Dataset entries
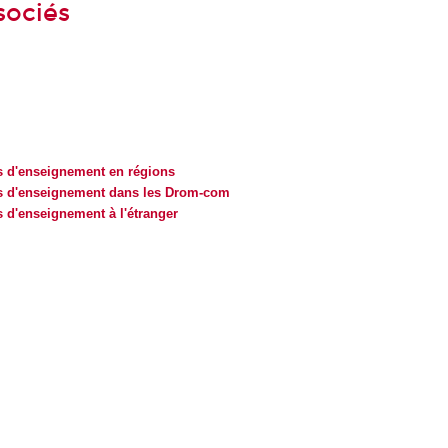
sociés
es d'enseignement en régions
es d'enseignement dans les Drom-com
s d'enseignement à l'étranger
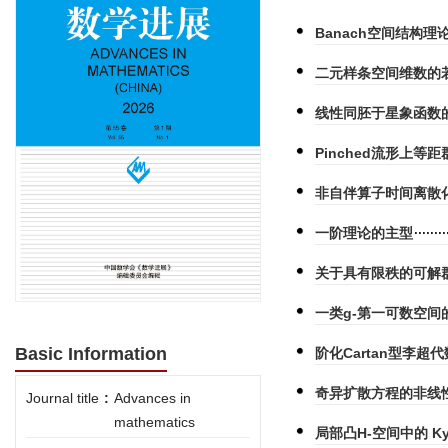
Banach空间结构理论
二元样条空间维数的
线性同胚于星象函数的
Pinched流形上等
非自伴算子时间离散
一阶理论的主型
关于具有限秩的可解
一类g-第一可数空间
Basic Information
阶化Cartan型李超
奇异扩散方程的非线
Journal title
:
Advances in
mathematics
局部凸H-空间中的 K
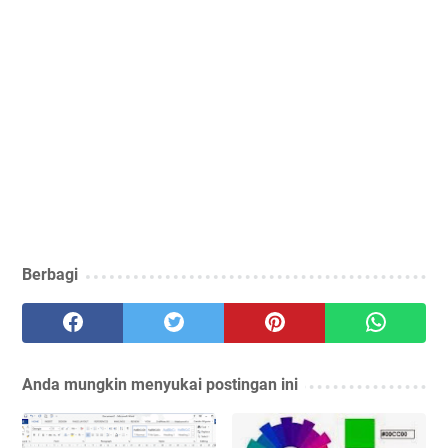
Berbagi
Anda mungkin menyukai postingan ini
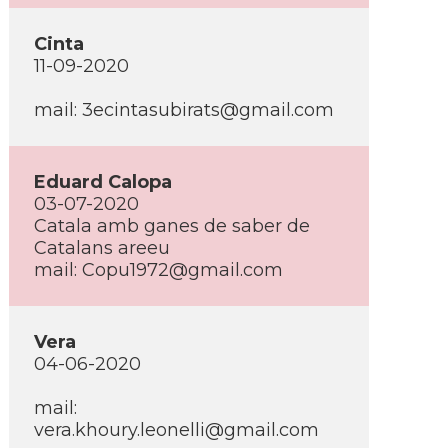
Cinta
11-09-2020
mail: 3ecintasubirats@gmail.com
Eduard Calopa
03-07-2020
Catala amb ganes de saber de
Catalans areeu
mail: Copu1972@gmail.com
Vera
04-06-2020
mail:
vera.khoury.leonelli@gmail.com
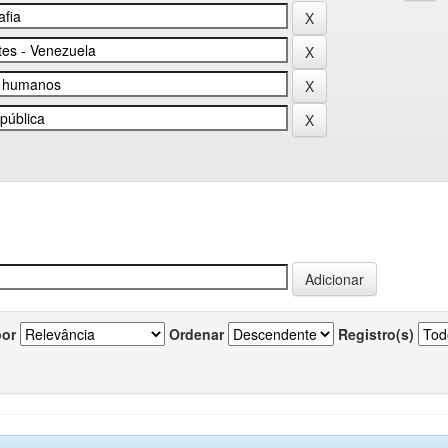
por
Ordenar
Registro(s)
...
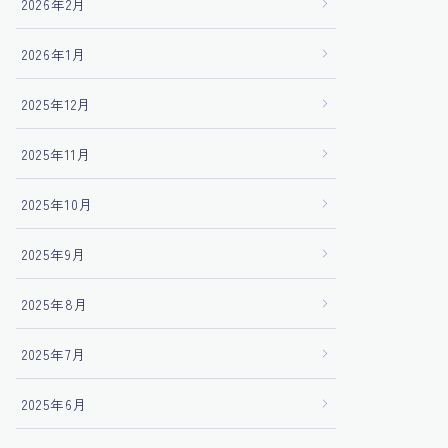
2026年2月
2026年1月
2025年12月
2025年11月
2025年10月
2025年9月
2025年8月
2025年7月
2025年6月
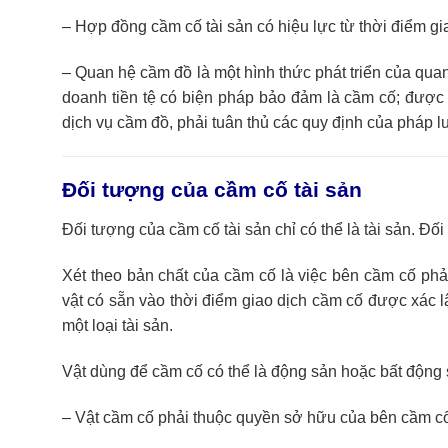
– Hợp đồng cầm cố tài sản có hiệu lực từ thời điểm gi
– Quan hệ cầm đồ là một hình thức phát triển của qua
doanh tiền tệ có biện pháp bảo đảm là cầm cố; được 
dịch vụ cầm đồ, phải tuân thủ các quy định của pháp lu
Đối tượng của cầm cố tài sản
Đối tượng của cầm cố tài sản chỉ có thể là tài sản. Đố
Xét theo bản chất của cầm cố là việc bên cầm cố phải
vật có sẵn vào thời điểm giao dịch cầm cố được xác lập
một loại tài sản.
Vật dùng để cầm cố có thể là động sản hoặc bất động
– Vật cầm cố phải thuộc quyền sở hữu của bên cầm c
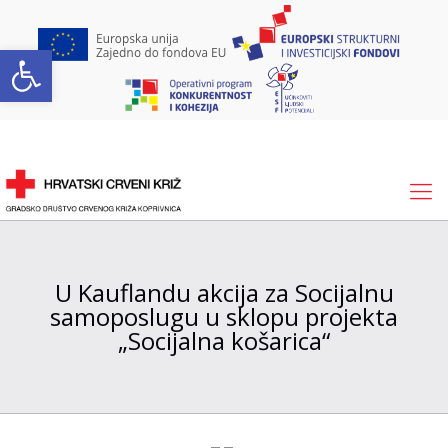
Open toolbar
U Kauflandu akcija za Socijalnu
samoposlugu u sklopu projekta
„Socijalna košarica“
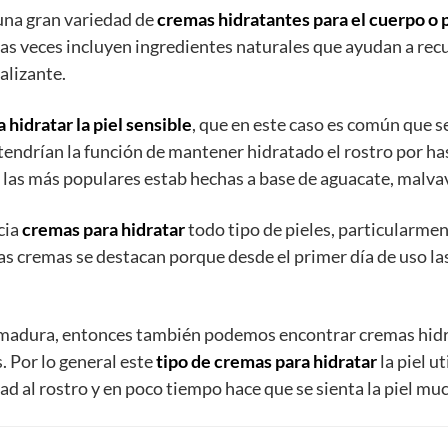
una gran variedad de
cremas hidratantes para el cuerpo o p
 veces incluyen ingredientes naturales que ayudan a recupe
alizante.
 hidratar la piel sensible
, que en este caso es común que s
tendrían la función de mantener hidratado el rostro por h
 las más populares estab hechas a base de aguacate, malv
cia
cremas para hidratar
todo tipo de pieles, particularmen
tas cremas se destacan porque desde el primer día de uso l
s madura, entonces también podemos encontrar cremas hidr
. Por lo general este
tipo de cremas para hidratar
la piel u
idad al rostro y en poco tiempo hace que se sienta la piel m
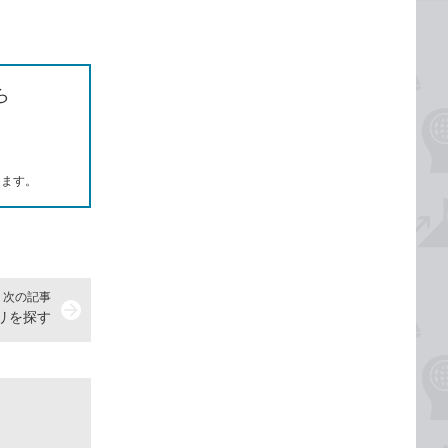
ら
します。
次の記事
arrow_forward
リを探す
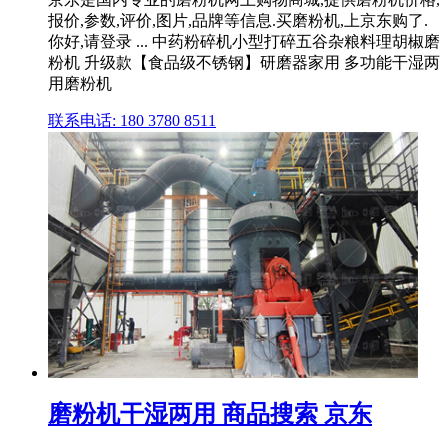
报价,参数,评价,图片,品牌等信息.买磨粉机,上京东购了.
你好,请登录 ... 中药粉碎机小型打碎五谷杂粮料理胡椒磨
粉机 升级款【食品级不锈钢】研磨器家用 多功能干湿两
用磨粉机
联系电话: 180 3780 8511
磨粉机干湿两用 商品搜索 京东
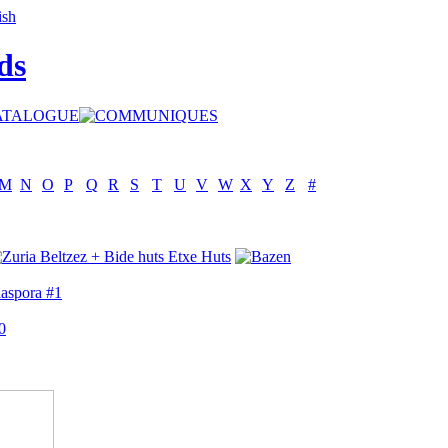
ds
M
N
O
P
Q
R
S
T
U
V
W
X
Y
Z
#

TASK PROMPT ->
Out of the records above, return only the lines from the one with "阶化Cartan型李超" through the one with "Catalans areeu", exactly, and none of the pictures.

SOLVED PROBLEM ->
阶化Cartan型李超
奇异扩散方程的非线
Journal title
:
Advances in
mathematics
局部凸H-空间中的 K
Berbagi
Anda mungkin menyukai postingan ini
Cinta
11-09-2020
mail: 3ecintasubirats@gmail.com
Eduard Calopa
03-07-2020
Catala amb ganes de saber de
Catalans areeu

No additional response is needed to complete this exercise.